So, that’s it. The interview is over. It could not have gone any better. You had great answers for all the questions. You had a fantastic rapport with your interviewers and you presented your professional background and experience with confidence. You leave the interview feeling great. You nailed it. All you have to do now is relax and wait for that call.
When the call you are expecting never happens and you learn that someone else got the job, it can be the most deflating and demotivating feeling. There are times when you just know you bombed an interview, but when you think you did really well and you still don’t clinch the role, it can send any jobseeker into a downward spiral. Here’s some advice from the CA team on handling job rejection in the right way and keeping the right mindset about it in order for you to pick yourself up and soldier on.
Don’t take it personally
One of the most important parts of handling a job rejection is to be as pragmatic about it as possible and not to take it personally. Just because you didn’t get the role, it doesn’t mean you were far off the mark. It is highly likely that the person who did get the role had another 2-3 years of experience under their belt and that is simply what tipped the scale. Remember, you are one of many people who interviewed for that role. You weren’t rejected outright, someone else was chosen over you. This is how interviews work, so if it’s going to knock you down every time you get rejected, you’re simply pushing yourself out of the game. Pick yourself up and get back in it.
Thank the interviewer(s)
Just as you would thank them for seeing you directly after the interview, you should thank them once again for having allowed you the opportunity to interview with them even when not successful in getting the role. A simple and short letter thanking them for their time and the opportunity and letting them know that you look forward to interviewing again in the future is a good way to stay on the radar and nurture the connection. Showing continued interest in the organisation keeps that door open and demonstrates that you are the kind of person who keeps going despite major setbacks – a fantastic quality.
Ask for feedback
Feedback is crucial when you’ve been unsuccessful in landing a job, especially when you thought you had it in the bag. It’s perfectly acceptable to ask the hiring manager for a rundown on what you were lacking that meant you weren’t considered right for the role. If you use a recruitment agency, they will already be on the case getting all of the useful feedback for you, so make sure you take some time to talk to your consultant.
Re-read the job spec and run through the interview in your mind again. Are you looking at the interview with rose-tinted glasses? You might find that by going back over it, you do see some areas where you fell a little short of the mark. The ability to self-evaluate is a useful one to have so take the opportunity to have a go at honing this skill.
Once you’ve sent the letters, introspected, gained feedback from the organisation or your recruitment consultant, move on.

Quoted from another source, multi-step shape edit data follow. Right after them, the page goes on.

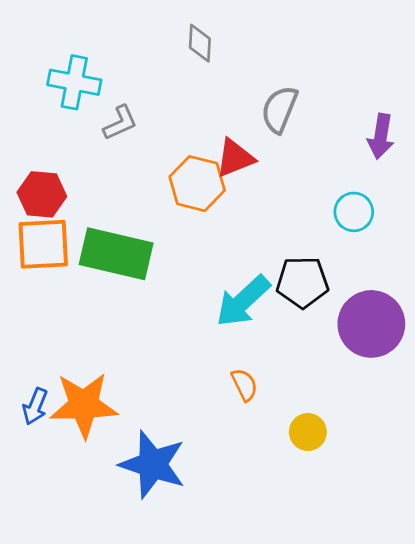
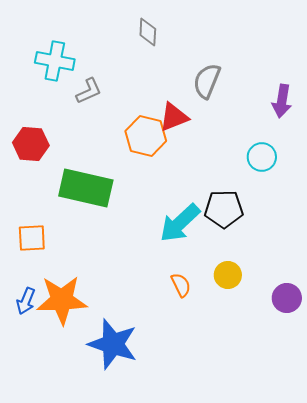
orange square: (43, 244) -> (32, 238), moved, size x0.7
purple circle: (371, 324) -> (287, 298), moved, size x0.6
yellow circle: (308, 432) -> (228, 275), moved

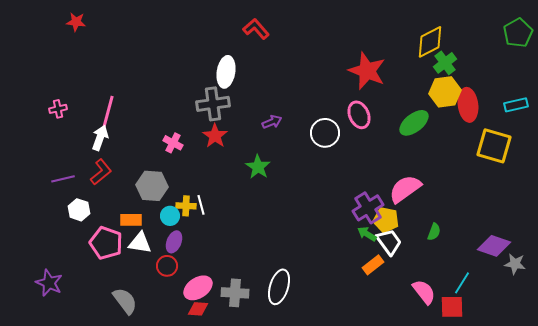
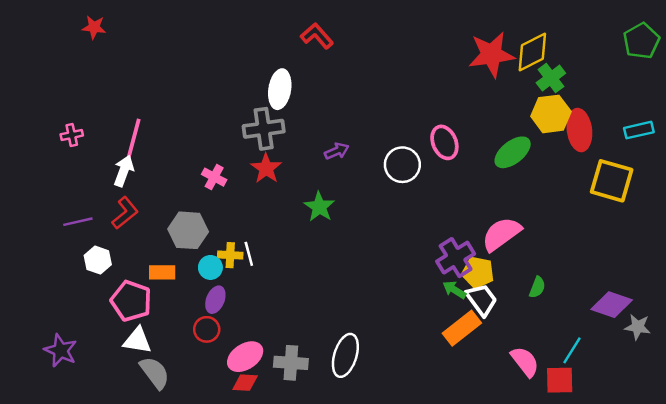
red star: (367, 71) -> (492, 54), moved, turned -30
white triangle: (140, 243) -> (137, 341), moved
orange rectangle: (373, 265) -> (462, 328), size x1.4

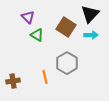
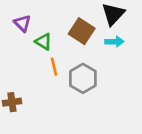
purple triangle: (28, 17) -> (22, 23), moved
orange line: (45, 77) -> (54, 67), moved

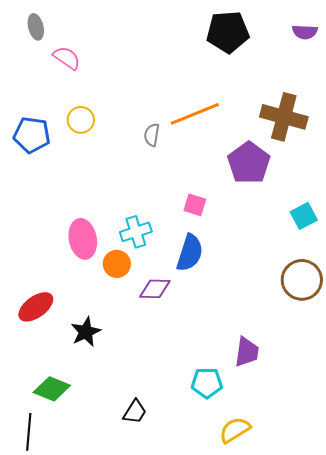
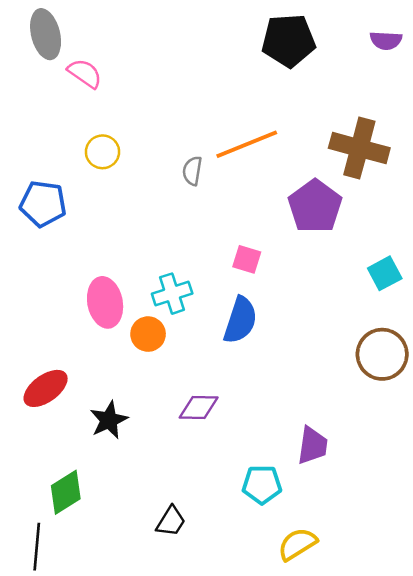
gray ellipse: (36, 27) -> (46, 34), size x1.5
blue pentagon: (32, 135) -> (43, 204), moved
purple diamond: (155, 289) -> (199, 407), moved
green diamond: (52, 389) -> (66, 492), turned -54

It’s now time to forget about the fact that you didn’t get that particular role and look forward to the next opportunity. Keep in mind the feedback you gained from the last interview and work on it. You can only improve.
Nobody would disagree that job rejections are hard, especially if you really believed that you were perfect for the role. How you handle the rejection will dictate how quickly you recover from it as well as how quickly you get that next interview lined up.